Sciences sociales : la femme africaine n’est pas un sujet de l’ethno-anthropologie, et encore moins à l’époque contemporaine. Elle vit au rythme du monde contemporain et subit toutes les influences : globalisation, montée des fondamentalismes, transformations culturelles majeures, crises politiques, etc.

Économie : notions du travail, production et reproduction,
le travail domestique est un travail ; activités des femmes dans le secteur informel ; elles nourrissent les communautés, assurent la sécurité alimentaire ; care, inégalités structurelles dans l’accès aux ressources matérielles, financières, etc.

Médecine & santé publique : Quelles approches de la santé, de la maladie ? Santé physique, sexuelle et reproductive, santé mentale, violences obstétricales, repenser l’approche médicale de la médecine en fonction des femmes, appréhension du corps des femmes, impact de l’environnement sur la santé des femmes, etc.

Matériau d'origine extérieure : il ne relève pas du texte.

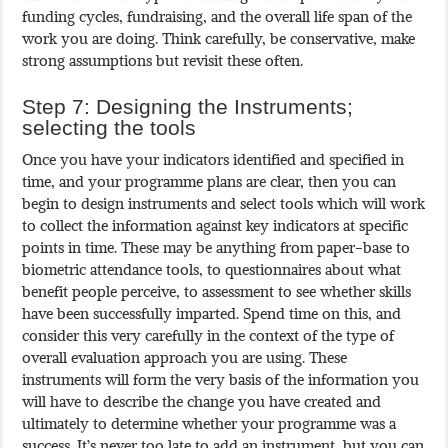
funding cycles, fundraising, and the overall life span of the
work you are doing. Think carefully, be conservative, make
strong assumptions but revisit these often.
Step 7: Designing the Instruments;
selecting the tools
Once you have your indicators identified and specified in
time, and your programme plans are clear, then you can
begin to design instruments and select tools which will work
to collect the information against key indicators at specific
points in time. These may be anything from paper-base to
biometric attendance tools, to questionnaires about what
benefit people perceive, to assessment to see whether skills
have been successfully imparted. Spend time on this, and
consider this very carefully in the context of the type of
overall evaluation approach you are using. These
instruments will form the very basis of the information you
will have to describe the change you have created and
ultimately to determine whether your programme was a
success. It’s never too late to add an instrument, but you can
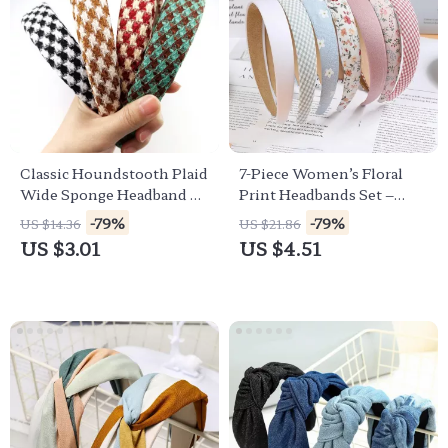
Classic Houndstooth Plaid
7-Piece Women’s Floral
Wide Sponge Headband –
Print Headbands Set –
Non-Slip Hairband for
Stylish & Versatile Hair
-79%
-79%
US $14.36
US $21.86
Women & Girls
Accessories
US $3.01
US $4.51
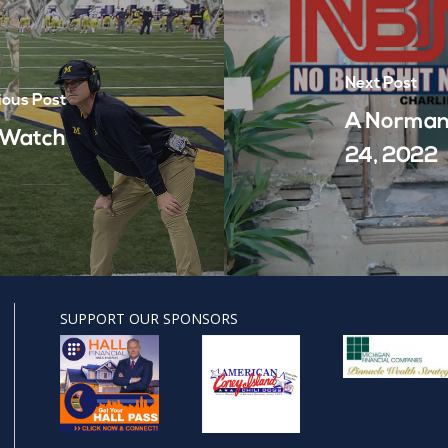
Next Post
ious Post
A Norman
- Watch
24, 2022
SUPPORT OUR SPONSORS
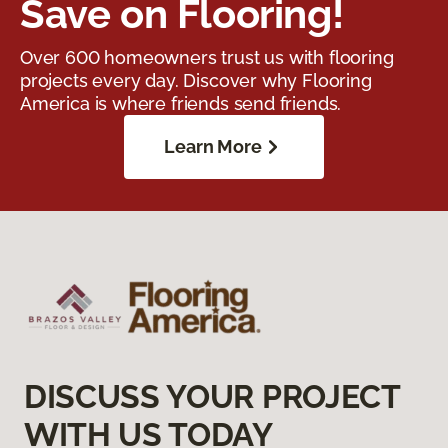
Save on Flooring!
Over 600 homeowners trust us with flooring
projects every day. Discover why Flooring
America is where friends send friends.
Learn More
DISCUSS YOUR PROJECT
WITH US TODAY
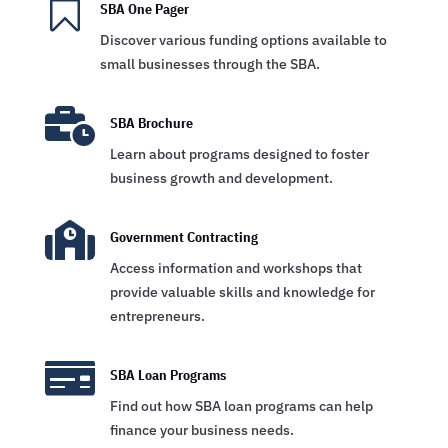

SBA One Pager
Discover various funding options available to
small businesses through the SBA.

SBA Brochure
Learn about programs designed to foster
business growth and development.

Government Contracting
Access information and workshops that
provide valuable skills and knowledge for
entrepreneurs.

SBA Loan Programs
Find out how SBA loan programs can help
finance your business needs.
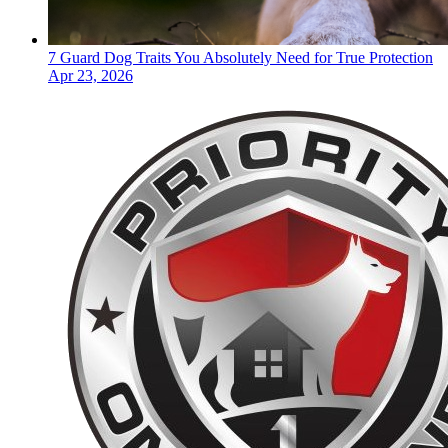
7 Guard Dog Traits You Absolutely Need for True Protection
Apr 23, 2026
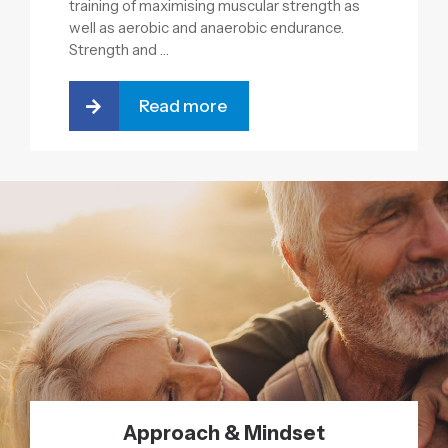
training of maximising muscular strength as
well as aerobic and anaerobic endurance.
Strength and …
Read more
Approach & Mindset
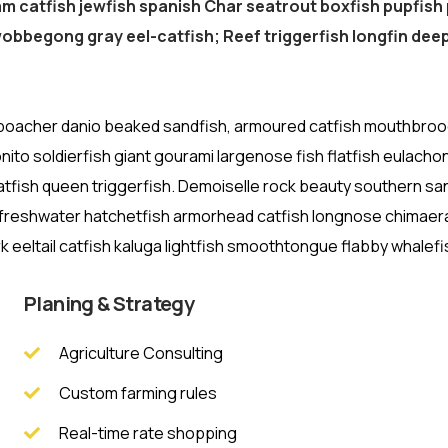
am catfish jewfish spanish Char seatrout boxfish pupfish 
bbegong gray eel-catfish; Reef triggerfish longfin deep
 poacher danio beaked sandfish, armoured catfish mouthbroode
nito soldierfish giant gourami largenose fish flatfish eulacho
atfish queen triggerfish. Demoiselle rock beauty southern sa
h freshwater hatchetfish armorhead catfish longnose chimaera c
 eeltail catfish kaluga lightfish smoothtongue flabby whalefi
Planing & Strategy
Agriculture Consulting
Custom farming rules
Real-time rate shopping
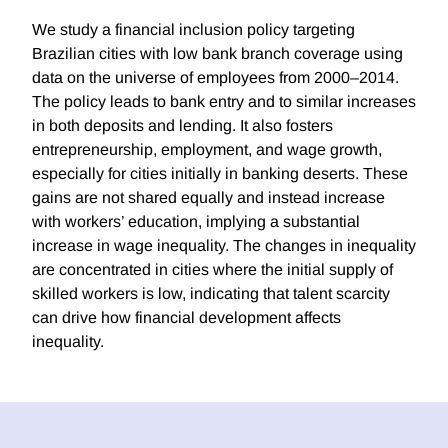
We study a financial inclusion policy targeting
Brazilian cities with low bank branch coverage using
data on the universe of employees from 2000–2014.
The policy leads to bank entry and to similar increases
in both deposits and lending. It also fosters
entrepreneurship, employment, and wage growth,
especially for cities initially in banking deserts. These
gains are not shared equally and instead increase
with workers’ education, implying a substantial
increase in wage inequality. The changes in inequality
are concentrated in cities where the initial supply of
skilled workers is low, indicating that talent scarcity
can drive how financial development affects
inequality.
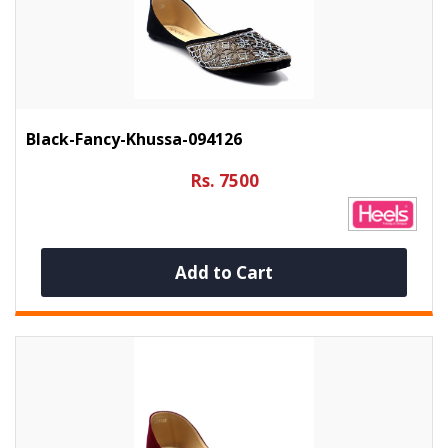
Black-Fancy-Khussa-094126
Rs. 7500
Add to Cart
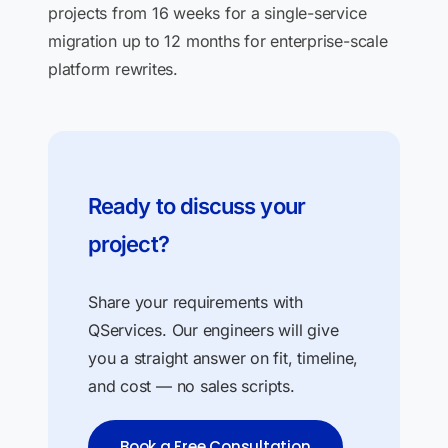
projects from 16 weeks for a single-service
migration up to 12 months for enterprise-scale
platform rewrites.
Ready to discuss your
project?
Share your requirements with
QServices. Our engineers will give
you a straight answer on fit, timeline,
and cost — no sales scripts.
Book a Free Consultation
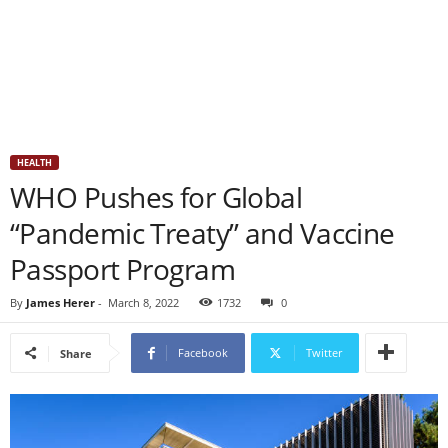
HEALTH
WHO Pushes for Global
“Pandemic Treaty” and Vaccine
Passport Program
By
James Herer
-
March 8, 2022
1732
0
Facebook
Twitter
Share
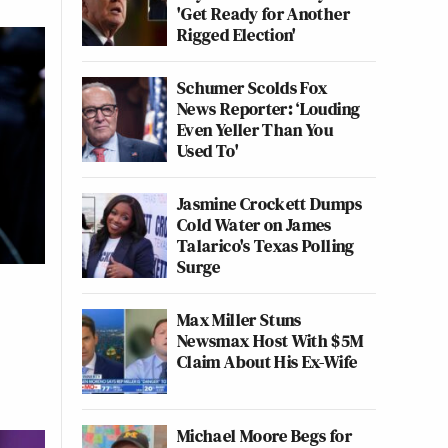
'Get Ready for Another
Rigged Election'
Schumer Scolds Fox
News Reporter: ‘Louding
Even Yeller Than You
Used To'
Jasmine Crockett Dumps
Cold Water on James
Talarico's Texas Polling
Surge
Max Miller Stuns
Newsmax Host With $5M
Claim About His Ex-Wife
Michael Moore Begs for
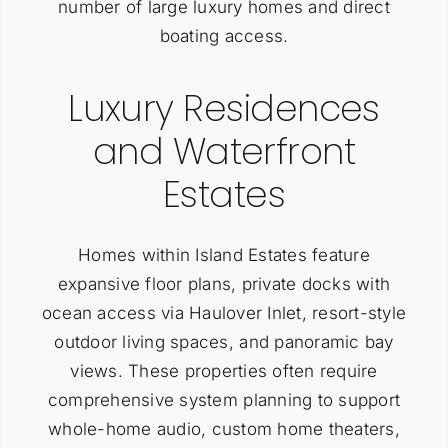
number of large luxury homes and direct
boating access.
Luxury Residences
and Waterfront
Estates
Homes within Island Estates feature
expansive floor plans, private docks with
ocean access via Haulover Inlet, resort-style
outdoor living spaces, and panoramic bay
views. These properties often require
comprehensive system planning to support
whole-home audio, custom home theaters,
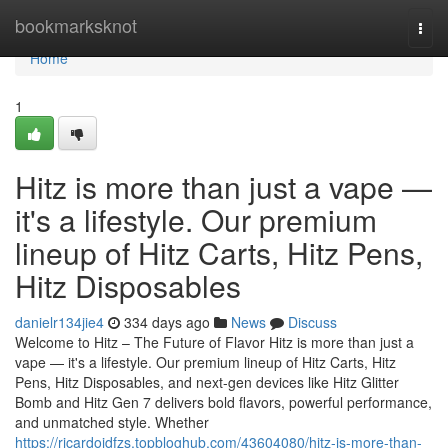
Home
bookmarksknot
Togg
navi
Home
1
Hitz is more than just a vape —
it's a lifestyle. Our premium
lineup of Hitz Carts, Hitz Pens,
Hitz Disposables
danielr134jie4
334 days ago
News
Discuss
Welcome to Hitz – The Future of Flavor Hitz is more than just a
vape — it's a lifestyle. Our premium lineup of Hitz Carts, Hitz
Pens, Hitz Disposables, and next-gen devices like Hitz Glitter
Bomb and Hitz Gen 7 delivers bold flavors, powerful performance,
and unmatched style. Whether
https://ricardojdfzs.topbloghub.com/43604080/hitz-is-more-than-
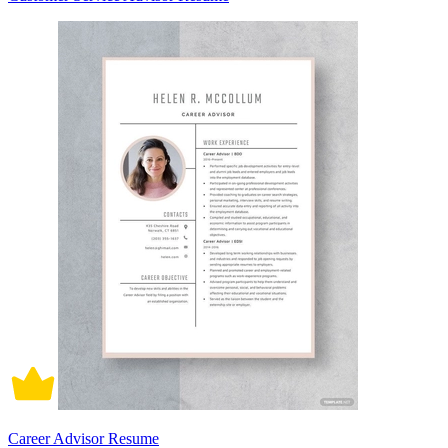
Career Advisor Resume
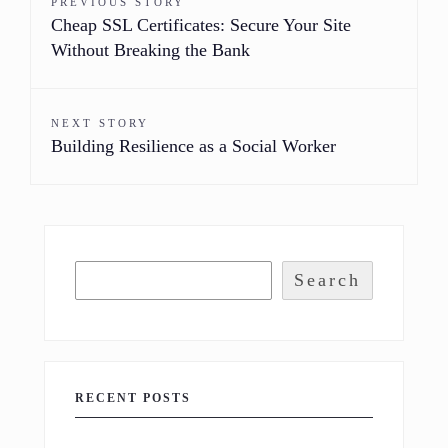
PREVIOUS STORY
Cheap SSL Certificates: Secure Your Site
Without Breaking the Bank
NEXT STORY
Building Resilience as a Social Worker
Search
RECENT POSTS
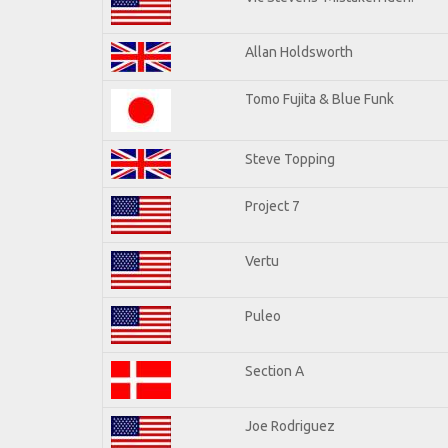
Allan Holdsworth
Tomo Fujita & Blue Funk
Steve Topping
Project 7
Vertu
Puleo
Section A
Joe Rodriguez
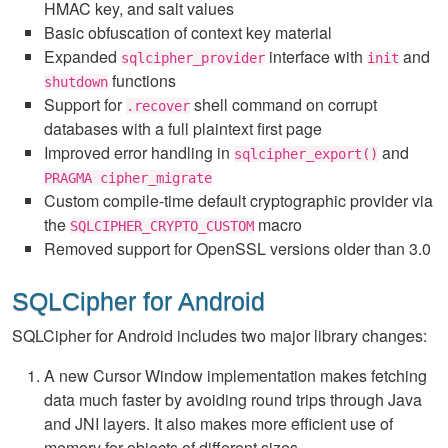
HMAC key, and salt values
Basic obfuscation of context key material
Expanded
interface with
and
sqlcipher_provider
init
functions
shutdown
Support for
shell command on corrupt
.recover
databases with a full plaintext first page
Improved error handling in
and
sqlcipher_export()
PRAGMA cipher_migrate
Custom compile-time default cryptographic provider via
the
macro
SQLCIPHER_CRYPTO_CUSTOM
Removed support for OpenSSL versions older than 3.0
SQLCipher for Android
SQLCipher for Android includes two major library changes:
A new Cursor Window implementation makes fetching
data much faster by avoiding round trips through Java
and JNI layers. It also makes more efficient use of
memory for objects of different sizes.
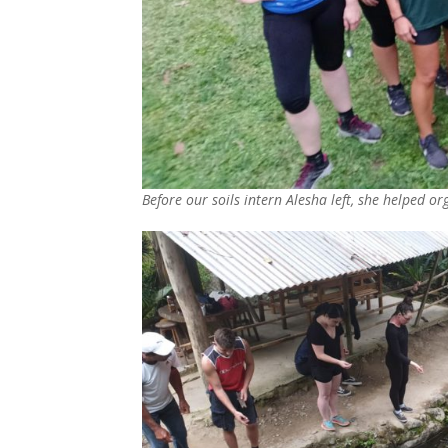
Before our soils intern Alesha left, she helped or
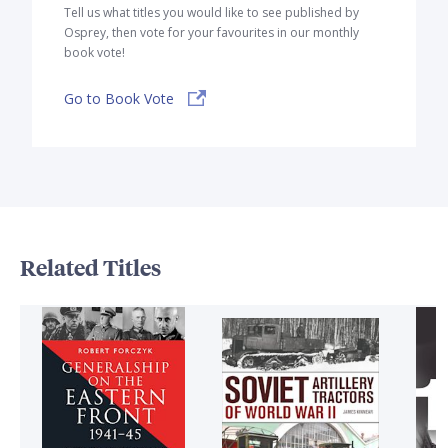
Tell us what titles you would like to see published by
Osprey, then vote for your favourites in our monthly
book vote!
Go to Book Vote
Related Titles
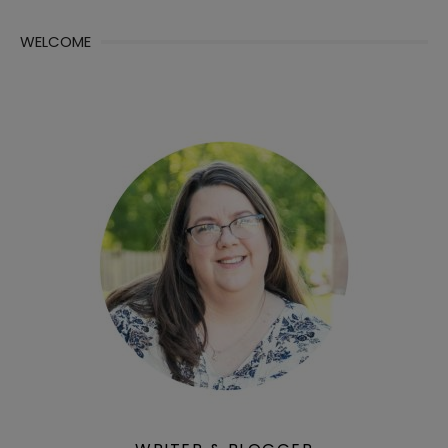
WELCOME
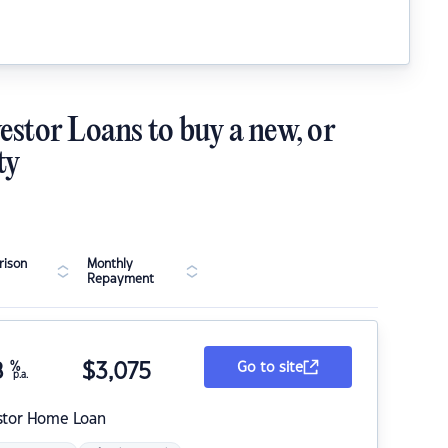
estor Loans to buy a new, or
ty
ison
Monthly
Repayment
8
%
$
3,075
Go to site
p.a.
stor Home Loan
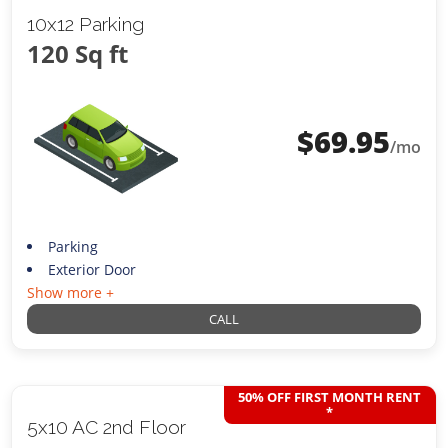
10x12 Parking
120 Sq ft
$
69.95
/mo
Parking
Exterior Door
Show more +
CALL
50% OFF FIRST MONTH RENT
*
5x10 AC 2nd Floor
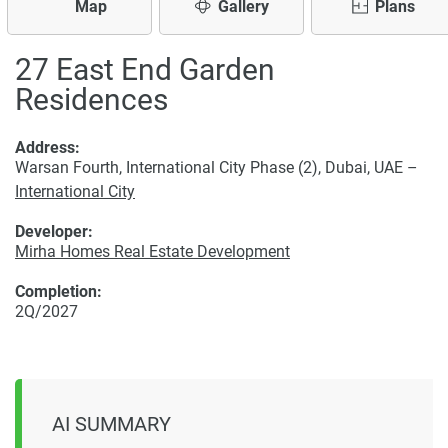
Map
Gallery
Plans
27 East End Garden
Residences
Address:
Warsan Fourth, International City Phase (2), Dubai, UAE –
International City
Developer:
Mirha Homes Real Estate Development
Completion:
2Q/2027
AI SUMMARY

Femmes et sciences : accès à l’éducation, à l’éducation scientifique, déconstruire les préjugés des femmes sur les femmes et la science, compétences des femmes réduites à des « savoirs endogènes », etc.

NOTEZ BIEN : Les projets devront s’inscrire dans une perspective féministe et pourront notamment porter sur :

  • Le travail des femmes et les économies du soin
  • Les savoirs féminins et leur transmission
  • Les figures contemporaines du patriarcat
  • Corps, sexualités, normes sociales et violences de genre
  • Transformations de la famille et relations intergénérationnelles
  • Féminismes africains, luttes locales et archives
  • Genre, démocratie, écologie et justice sociale
CRITÈRES DE SÉLECTION

Les candidatures seront sélectionnées selon :

(1) L’engagement personnel dans les luttes féministes et la vocation féministe de la recherche
(2) La rigueur scientifique du projet : construction du sujet ; méthodologie de recherche
(3) La contribution des résultats aux revendications et mobilisations féministes, aux applications dans le domaine professionnel ou autre activité, et à l’élaboration de programmes et de politiques (communautés, académies, service public, etc.)
(4) Faisabilité du projet durant le temps de la bourse
(5) Le projet se prête-t-il a des études de terrain ?

DOSSIER DE CANDIDATURE

Le dossier est composé de :

  • Un résumé comprenant les points essentiels du projet de recherche (300-500 mots).
    Une note conceptuelle expliquant le sens et la portée du projet de recherche (2-3 pages).
  • Une description des méthodes d’enquête envisagées (1 page).
  • Une courte notice biographique sur l’éducation et le parcours.
  • Une note témoignant de son engagement féministe.
  • Une lettre de recommandation (optionnelle).
MONTANT ET DURÉE DE LA BOURSE

Montant : 3000 €
Durée : de 6 á 12 mois maximum (pour que les candidat.e.s aient le temps de mener leur recherche, puis en écrire les résultats ; cela peut être six mois si c’est ce que demande le/la bénéficiaire).
OBLIGATIONS DES BÉNÉFICIAIRES
  • Respecter les principes que sont la liberté et l’éthique de la recherche, la justice de genre (égalité) et la valorisation des connaissances ;
  • Produire un rapport final, un article ou toute autre forme liée à la nature du projet ;
  • Présenter les résultats de la recherche en premier lieu, au cours d’un séminaire ou atelier de la Fondation.
COMITÉ DE SÉLECTION

Il sera composé au maximum de cinq personnes qualifiées et représentantes de disciplines, régions et générations :

  • Chercheuses féministes confirmées
  • Représentantes d’organisations féministes
  • Spécialistes des disciplines liées au projet
  • Un.e membre de la Fondation
CALENDRIER
  • Date de la publication de l’appel : 20 Février 2026
  • Date limite de dépôt des dossiers de candidature : 31 Mars 2026
  • Annonce des résultats de la sélection des candidatures : 10 Avril 2026
  • Contractualisation : après l’annonce des résultats de la sélection des candidatures
  • Date de début des travaux : après la signature du contrat
  • Date de remise des résultats de la recherche : un an après le début des travaux.